Les Snuls: "Pour être entrepreneur, il faut être punk !"

Ils sont Belges, ils sont cultes: les Snuls. Le groupe qui a fait les belles heures de Canal + Belgique entre 1989 et 1993 était de retour ce jeudi à Charleroi. Sur scène, pourtant, ils ne sont pas venus faire le show mais parler de leur carrière en groupe, puis en solo. Chacun est devenu entrepreneur: auteur, publicitaire, dessinateur, réalisateur par exemple.

"Les Snuls, ce n'était pas une entreprise !"

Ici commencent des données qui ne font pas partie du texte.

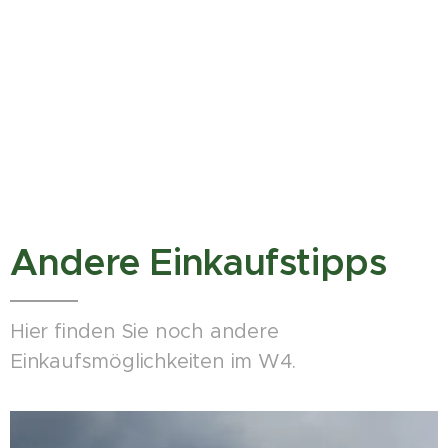
Andere Einkaufstipps
Hier finden Sie noch andere
Einkaufsmöglichkeiten im W4.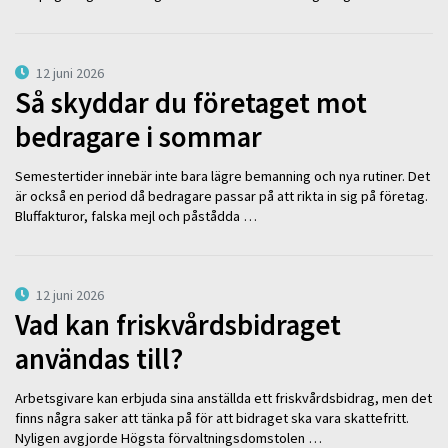
12 juni 2026
Så skyddar du företaget mot
bedragare i sommar
Semestertider innebär inte bara lägre bemanning och nya rutiner. Det
är också en period då bedragare passar på att rikta in sig på företag.
Bluffakturor, falska mejl och påstådda …
12 juni 2026
Vad kan friskvårdsbidraget
användas till?
Arbetsgivare kan erbjuda sina anställda ett friskvårdsbidrag, men det
finns några saker att tänka på för att bidraget ska vara skattefritt.
Nyligen avgjorde Högsta förvaltningsdomstolen …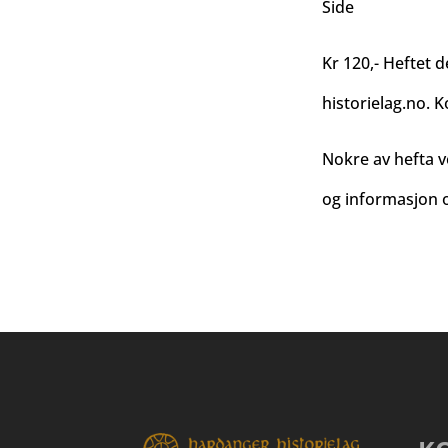
Side
Kr 120,- Heftet d
historielag.no
. K
Nokre av hefta v
og informasjon o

Pour eux, c'était la liberté de parole, de création. À cette époque, les cinq compères ne reçoivent aucun mot d'ordre de la direction. "En une semaine seulement, nous devions réaliser une quinzaine de minutes de fiction. Chaque fois nous allions plus loin. On pensait qu'on allait se faire virer. Le patron de Canal + France disait de nous que nous étions ingérables, c'était un très beau compliment !" explique Frédéric Jannin, aujourd'hui dessinateur. Le groupe ne se pose alors pas la question d'un public cible: "Le plus important pour nous, c'est que nous nous fassions rire entre nous !" explique Stefan Liberski.

Suprendre et laisser de la liberté à chacun

Ils le reconnaissent, ils sont de meilleurs humoristes que gestionnaires. Du moins, à l'époque ! Leur budget pour une saison télévisée avait déjà été largement amputée par le coût du générique. Un générique absurde, comme leur humour, avec un long travelling sur un tapis de frites. Dans leur créations, chacun pouvait amener un élément en plus quitte à surprendre tout le groupe.